### SOURCE RECORDS
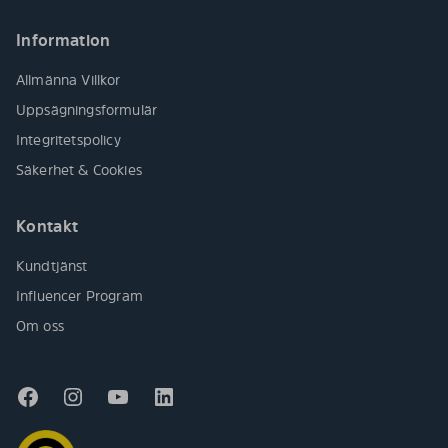
Information
Allmänna Villkor
Uppsägningsformulär
Integritetspolicy
Säkerhet & Cookies
Kontakt
Kundtjänst
Influencer Program
Om oss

### EXERCISE PROMPT
The records above must be retyped exactly. Please omit the pictures.

### SOLUTION FOR THIS TASK
Information
Allmänna Villkor
Uppsägningsformulär
Integritetspolicy
Säkerhet & Cookies
Kontakt
Kundtjänst
Influencer Program
Om oss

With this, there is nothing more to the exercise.